What the task requires:
Everything from the line with "See the attached image. Outline liver." to the end of the entries should be copied exactly, and nothing else.

##### Extracted entries

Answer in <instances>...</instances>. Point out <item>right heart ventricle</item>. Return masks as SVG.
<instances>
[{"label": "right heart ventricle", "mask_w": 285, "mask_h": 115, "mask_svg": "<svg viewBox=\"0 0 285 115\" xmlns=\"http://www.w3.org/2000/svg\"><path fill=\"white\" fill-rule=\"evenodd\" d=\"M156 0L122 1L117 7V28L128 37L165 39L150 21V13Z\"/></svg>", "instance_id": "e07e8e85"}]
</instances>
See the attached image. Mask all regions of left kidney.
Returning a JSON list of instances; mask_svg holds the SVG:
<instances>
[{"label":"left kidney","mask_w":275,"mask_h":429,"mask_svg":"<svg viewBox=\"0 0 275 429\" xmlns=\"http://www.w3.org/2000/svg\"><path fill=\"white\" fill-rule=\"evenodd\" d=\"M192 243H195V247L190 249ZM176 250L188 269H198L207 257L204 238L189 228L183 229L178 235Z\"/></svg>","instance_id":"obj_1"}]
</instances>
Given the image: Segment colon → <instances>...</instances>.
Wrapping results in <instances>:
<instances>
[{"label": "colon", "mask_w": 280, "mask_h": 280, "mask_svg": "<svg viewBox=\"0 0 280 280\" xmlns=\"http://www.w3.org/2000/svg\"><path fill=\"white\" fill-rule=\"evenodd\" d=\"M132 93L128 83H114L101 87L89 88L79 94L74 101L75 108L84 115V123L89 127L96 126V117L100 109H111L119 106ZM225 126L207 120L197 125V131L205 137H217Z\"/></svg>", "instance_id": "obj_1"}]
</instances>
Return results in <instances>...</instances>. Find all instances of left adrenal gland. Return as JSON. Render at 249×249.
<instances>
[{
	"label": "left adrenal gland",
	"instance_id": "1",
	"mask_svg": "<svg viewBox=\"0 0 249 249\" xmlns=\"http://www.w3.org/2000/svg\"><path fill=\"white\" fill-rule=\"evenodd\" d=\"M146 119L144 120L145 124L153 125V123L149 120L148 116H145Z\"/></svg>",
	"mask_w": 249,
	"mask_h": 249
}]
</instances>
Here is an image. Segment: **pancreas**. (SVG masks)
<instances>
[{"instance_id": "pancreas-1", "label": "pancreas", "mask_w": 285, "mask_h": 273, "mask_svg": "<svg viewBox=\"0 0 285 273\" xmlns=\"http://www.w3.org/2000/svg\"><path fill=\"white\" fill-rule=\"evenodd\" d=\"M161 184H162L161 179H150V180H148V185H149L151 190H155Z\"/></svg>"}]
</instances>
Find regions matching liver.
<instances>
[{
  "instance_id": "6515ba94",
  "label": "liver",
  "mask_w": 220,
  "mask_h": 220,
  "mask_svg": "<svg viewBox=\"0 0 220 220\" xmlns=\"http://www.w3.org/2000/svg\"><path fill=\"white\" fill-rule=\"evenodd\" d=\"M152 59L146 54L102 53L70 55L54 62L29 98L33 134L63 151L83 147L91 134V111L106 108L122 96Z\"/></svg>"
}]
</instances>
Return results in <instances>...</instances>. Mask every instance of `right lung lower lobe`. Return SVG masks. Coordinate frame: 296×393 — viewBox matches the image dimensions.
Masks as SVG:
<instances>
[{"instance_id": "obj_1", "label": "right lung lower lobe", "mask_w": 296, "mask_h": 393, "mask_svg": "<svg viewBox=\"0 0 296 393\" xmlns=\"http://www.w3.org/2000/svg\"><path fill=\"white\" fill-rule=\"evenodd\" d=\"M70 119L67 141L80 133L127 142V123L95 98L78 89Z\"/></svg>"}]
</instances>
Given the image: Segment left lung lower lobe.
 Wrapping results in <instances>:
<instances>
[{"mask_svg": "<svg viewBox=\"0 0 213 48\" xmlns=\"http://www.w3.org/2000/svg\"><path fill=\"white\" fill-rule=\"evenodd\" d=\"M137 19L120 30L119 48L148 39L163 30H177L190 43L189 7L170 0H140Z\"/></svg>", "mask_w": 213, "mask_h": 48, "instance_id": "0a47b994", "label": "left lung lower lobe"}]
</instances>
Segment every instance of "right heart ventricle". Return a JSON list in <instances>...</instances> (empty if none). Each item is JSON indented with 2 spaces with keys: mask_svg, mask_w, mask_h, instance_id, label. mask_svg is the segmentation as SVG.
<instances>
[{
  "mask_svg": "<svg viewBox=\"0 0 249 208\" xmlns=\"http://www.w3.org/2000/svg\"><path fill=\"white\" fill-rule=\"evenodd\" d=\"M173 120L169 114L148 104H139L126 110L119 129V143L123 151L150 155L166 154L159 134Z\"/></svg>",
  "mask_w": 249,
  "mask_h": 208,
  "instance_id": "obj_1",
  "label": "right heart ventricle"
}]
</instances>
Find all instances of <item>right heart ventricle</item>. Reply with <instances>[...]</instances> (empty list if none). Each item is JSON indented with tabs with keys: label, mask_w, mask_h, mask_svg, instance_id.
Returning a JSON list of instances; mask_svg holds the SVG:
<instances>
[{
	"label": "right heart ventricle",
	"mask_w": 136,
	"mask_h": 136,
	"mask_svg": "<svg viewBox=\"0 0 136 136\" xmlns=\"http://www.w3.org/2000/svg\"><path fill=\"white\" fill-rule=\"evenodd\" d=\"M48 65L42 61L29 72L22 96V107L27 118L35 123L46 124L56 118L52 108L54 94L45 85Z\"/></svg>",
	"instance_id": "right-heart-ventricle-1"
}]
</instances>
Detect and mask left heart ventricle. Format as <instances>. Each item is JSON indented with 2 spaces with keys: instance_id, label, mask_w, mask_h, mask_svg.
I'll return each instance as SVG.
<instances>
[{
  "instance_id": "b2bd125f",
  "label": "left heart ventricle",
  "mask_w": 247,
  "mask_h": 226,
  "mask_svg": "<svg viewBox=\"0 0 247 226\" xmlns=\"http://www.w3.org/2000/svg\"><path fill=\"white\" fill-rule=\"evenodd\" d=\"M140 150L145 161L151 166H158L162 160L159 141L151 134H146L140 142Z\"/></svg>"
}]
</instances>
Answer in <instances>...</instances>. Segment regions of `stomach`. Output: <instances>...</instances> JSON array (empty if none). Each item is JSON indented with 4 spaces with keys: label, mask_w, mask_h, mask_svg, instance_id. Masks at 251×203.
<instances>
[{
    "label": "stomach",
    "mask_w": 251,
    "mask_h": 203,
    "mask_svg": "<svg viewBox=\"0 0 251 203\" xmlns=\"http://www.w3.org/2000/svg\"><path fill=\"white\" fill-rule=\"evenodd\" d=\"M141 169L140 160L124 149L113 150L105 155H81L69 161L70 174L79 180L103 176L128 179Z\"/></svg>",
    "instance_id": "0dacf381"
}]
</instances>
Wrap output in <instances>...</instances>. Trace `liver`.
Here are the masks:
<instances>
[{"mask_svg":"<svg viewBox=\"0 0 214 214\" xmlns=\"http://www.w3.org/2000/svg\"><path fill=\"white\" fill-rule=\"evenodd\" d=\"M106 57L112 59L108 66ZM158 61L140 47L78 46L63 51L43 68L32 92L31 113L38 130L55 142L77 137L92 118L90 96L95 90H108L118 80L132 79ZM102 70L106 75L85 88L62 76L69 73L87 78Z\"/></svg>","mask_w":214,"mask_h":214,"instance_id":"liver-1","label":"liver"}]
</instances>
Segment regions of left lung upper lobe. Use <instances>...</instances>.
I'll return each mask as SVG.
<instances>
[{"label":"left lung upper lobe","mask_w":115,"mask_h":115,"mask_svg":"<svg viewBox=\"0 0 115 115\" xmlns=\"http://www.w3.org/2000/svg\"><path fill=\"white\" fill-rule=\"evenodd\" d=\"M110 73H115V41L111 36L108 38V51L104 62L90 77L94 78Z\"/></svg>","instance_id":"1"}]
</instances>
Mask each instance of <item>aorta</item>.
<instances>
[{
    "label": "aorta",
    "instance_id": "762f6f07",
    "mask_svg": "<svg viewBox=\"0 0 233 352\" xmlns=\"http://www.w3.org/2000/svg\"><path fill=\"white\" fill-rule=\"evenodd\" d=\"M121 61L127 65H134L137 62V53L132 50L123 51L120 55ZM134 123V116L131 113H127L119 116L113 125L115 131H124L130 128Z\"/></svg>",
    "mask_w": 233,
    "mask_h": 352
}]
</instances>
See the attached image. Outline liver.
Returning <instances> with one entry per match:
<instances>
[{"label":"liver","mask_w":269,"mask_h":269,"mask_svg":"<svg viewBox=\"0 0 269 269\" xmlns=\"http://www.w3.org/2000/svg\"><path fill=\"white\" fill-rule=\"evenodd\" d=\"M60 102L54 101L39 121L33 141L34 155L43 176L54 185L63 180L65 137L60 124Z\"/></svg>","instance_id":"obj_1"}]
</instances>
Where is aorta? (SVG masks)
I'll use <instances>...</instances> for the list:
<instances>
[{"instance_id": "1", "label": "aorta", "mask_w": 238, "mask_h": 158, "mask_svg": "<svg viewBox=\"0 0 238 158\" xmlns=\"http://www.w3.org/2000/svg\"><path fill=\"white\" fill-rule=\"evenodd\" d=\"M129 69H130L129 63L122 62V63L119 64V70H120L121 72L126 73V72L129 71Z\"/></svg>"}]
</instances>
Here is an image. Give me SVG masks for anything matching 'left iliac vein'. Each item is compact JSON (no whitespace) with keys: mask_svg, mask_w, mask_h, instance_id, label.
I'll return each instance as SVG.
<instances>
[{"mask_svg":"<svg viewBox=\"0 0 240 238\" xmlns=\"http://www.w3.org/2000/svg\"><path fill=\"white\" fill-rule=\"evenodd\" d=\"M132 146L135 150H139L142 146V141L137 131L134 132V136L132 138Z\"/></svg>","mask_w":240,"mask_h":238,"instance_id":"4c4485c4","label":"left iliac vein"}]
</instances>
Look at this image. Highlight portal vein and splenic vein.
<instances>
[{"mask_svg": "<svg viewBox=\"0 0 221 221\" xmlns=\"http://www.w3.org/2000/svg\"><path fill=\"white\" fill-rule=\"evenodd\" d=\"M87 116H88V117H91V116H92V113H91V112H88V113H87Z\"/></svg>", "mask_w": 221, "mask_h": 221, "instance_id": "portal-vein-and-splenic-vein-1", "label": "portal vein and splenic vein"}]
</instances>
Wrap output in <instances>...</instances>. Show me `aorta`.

##########

Your solution:
See the attached image. Outline liver.
Returning <instances> with one entry per match:
<instances>
[{"label":"liver","mask_w":269,"mask_h":269,"mask_svg":"<svg viewBox=\"0 0 269 269\" xmlns=\"http://www.w3.org/2000/svg\"><path fill=\"white\" fill-rule=\"evenodd\" d=\"M60 102L54 101L39 121L33 141L34 155L43 176L54 185L63 180L65 137L60 124Z\"/></svg>","instance_id":"obj_1"}]
</instances>
Where is aorta? (SVG masks)
I'll use <instances>...</instances> for the list:
<instances>
[{"instance_id": "1", "label": "aorta", "mask_w": 238, "mask_h": 158, "mask_svg": "<svg viewBox=\"0 0 238 158\" xmlns=\"http://www.w3.org/2000/svg\"><path fill=\"white\" fill-rule=\"evenodd\" d=\"M129 69H130L129 63L122 62V63L119 64V70H120L121 72L126 73V72L129 71Z\"/></svg>"}]
</instances>
Here is an image. Give me SVG masks for anything matching 'left iliac vein'. Each item is compact JSON (no whitespace) with keys: mask_svg, mask_w, mask_h, instance_id, label.
I'll return each instance as SVG.
<instances>
[{"mask_svg":"<svg viewBox=\"0 0 240 238\" xmlns=\"http://www.w3.org/2000/svg\"><path fill=\"white\" fill-rule=\"evenodd\" d=\"M132 146L135 150H139L142 146V141L137 131L134 132V136L132 138Z\"/></svg>","mask_w":240,"mask_h":238,"instance_id":"4c4485c4","label":"left iliac vein"}]
</instances>
Look at this image. Highlight portal vein and splenic vein.
<instances>
[{"mask_svg": "<svg viewBox=\"0 0 221 221\" xmlns=\"http://www.w3.org/2000/svg\"><path fill=\"white\" fill-rule=\"evenodd\" d=\"M87 116H88V117H91V116H92V113H91V112H88V113H87Z\"/></svg>", "mask_w": 221, "mask_h": 221, "instance_id": "portal-vein-and-splenic-vein-1", "label": "portal vein and splenic vein"}]
</instances>
Wrap output in <instances>...</instances>. Show me `aorta`.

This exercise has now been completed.